Reproduce exactly the line that includes "Entre a Madeira, Lisboa e o futuro" and all lines after it, ending with the last line of the data.
::: Available data :::
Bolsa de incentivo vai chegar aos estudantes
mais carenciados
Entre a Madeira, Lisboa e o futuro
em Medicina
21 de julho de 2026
:::
Response to the task:
Entre a Madeira, Lisboa e o futuro
em Medicina
21 de julho de 2026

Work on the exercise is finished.